═════ Records supplied ═════

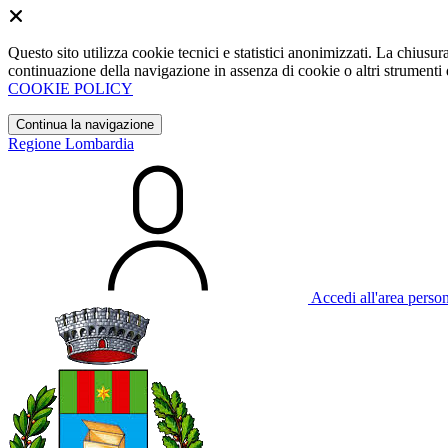
Questo sito utilizza cookie tecnici e statistici anonimizzati. La chiu
continuazione della navigazione in assenza di cookie o altri strumenti d
COOKIE POLICY
Continua la navigazione
Regione Lombardia
Accedi all'area perso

═════

* _What you will do_: Print the records again exactly, without the pictures.

* _Problem solution_:
Questo sito utilizza cookie tecnici e statistici anonimizzati. La chiu
continuazione della navigazione in assenza di cookie o altri strumenti d
COOKIE POLICY
Continua la navigazione
Regione Lombardia
Accedi all'area perso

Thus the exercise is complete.